1/8 x 1 1/4 x 72 inch flat steel 11 bucks HD
1 can de1620 6 bucks
Had the primer and clear and hardware on hand
hard to paint when ts 30 out run into garage paint 1/2 of it hang in kitchen to dry 3 coats of each

got the idea from coby7
wanted to be able to Mount led pods on the cross bar
22x28x22 gives 13 inch cutters in front of the bucket on a 28 inch


17 bucks total


As you can see i get drifts by that fence
after 2 storms great for eod banks


----------



## clifish (Oct 4, 2018)

nice


----------



## cranman (Jan 23, 2016)

great work.....


----------



## tdipaul (Jul 11, 2015)

.
nice

wont catch your pants on them with the crossbar there

.


----------



## RedOctobyr (Mar 2, 2014)

Very nice, they look great! Nice work.


----------



## notabiker (Dec 14, 2018)

Nice, I probably would have made the top bar horizontal as I'm anal like that and have came to drifts and EOD piles that were near 4' tall and had to drive the blower with the bars almost on the ground to get the bucket high enough to chew through the hardened crust. Or bite in then take a shovel and knock the tunnel roof down! That was in Northeastern North Dakota where the wind never stops and I'd get huge drifts, and the town would plow the whole street to my side as mine was the only driveway on the block.. Man what a pain the town plow drivers are!


----------



## RedOctobyr (Mar 2, 2014)

Getting the top parallel to the ground would have made bending it trickier. But it'd be easy with a saw and a welder. You could also cut off just the top area, and bolt it to the uprights, oriented so it's facing the way you want. Perhaps you could even bend (twist) that top bar, so that at least most of it would be parallel to the ground.


----------



## 1132le (Feb 23, 2017)

notabiker said:


> Nice, I probably would have made the top bar horizontal as I'm anal like that and have came to drifts and EOD piles that were near 4' tall and had to drive the blower with the bars almost on the ground to get the bucket high enough to chew through the hardened crust. Or bite in then take a shovel and knock the tunnel roof down! That was in Northeastern North Dakota where the wind never stops and I'd get huge drifts, and the town would plow the whole street to my side as mine was the only driveway on the block.. Man what a pain the town plow drivers are!

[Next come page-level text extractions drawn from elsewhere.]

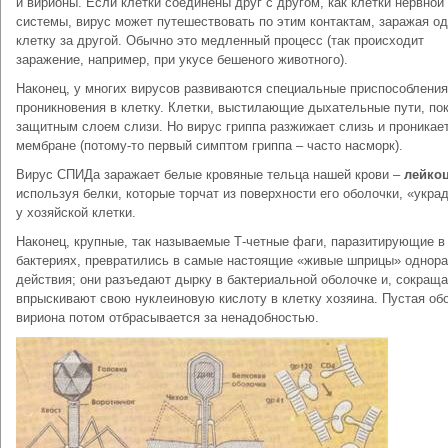
и вирионы. Если клетки соединены друг с другом, как клетки нервной
системы, вирус может путешествовать по этим контактам, заражая о
клетку за другой. Обычно это медленный процесс (так происходит
заражение, например, при укусе бешеного животного).
Наконец, у многих вирусов развиваются специальные приспособления
проникновения в клетку. Клетки, выстилающие дыхательные пути, по
защитным слоем слизи. Но вирус гриппа разжижает слизь и проникает
мембране (потому-то первый симптом гриппа – часто насморк).
Вирус СПИДа заражает белые кровяные тельца нашей крови –
лейко
используя белки, которые торчат из поверхности его оболочки, «укра
у хозяйской клетки.
Наконец, крупные, так называемые Т-четные фаги, паразитирующие в
бактериях, превратились в самые настоящие «живые шприцы» однора
действия; они разъедают дырку в бактериальной оболочке и, сокраща
впрыскивают свою нуклеиновую кислоту в клетку хозяина. Пустая об
вириона потом отбрасывается за ненадобностью.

I did not want it straight across as it will hopefully slice from the front if i go in straight


----------



## Kiss4aFrog (Nov 3, 2013)

I made some out of 3/8 square tube but I like your idea better as I have caught myself on mine a coupe times. Next set I will either go with your design or make sure they fold down when not needed or putting into storage for the summer.
I didn't paint them to match. Used a high visibility orange paint and stainless hardware. Couple of reflectors don't hurt either :wink2:

.


----------



## notabiker (Dec 14, 2018)

1132le said:


> I did not want it straight across as it will hopefully slice from the front if i go in straight


That's what I meant, with the flat part of the bar on the horizontal, not vertical, should slice that way.


----------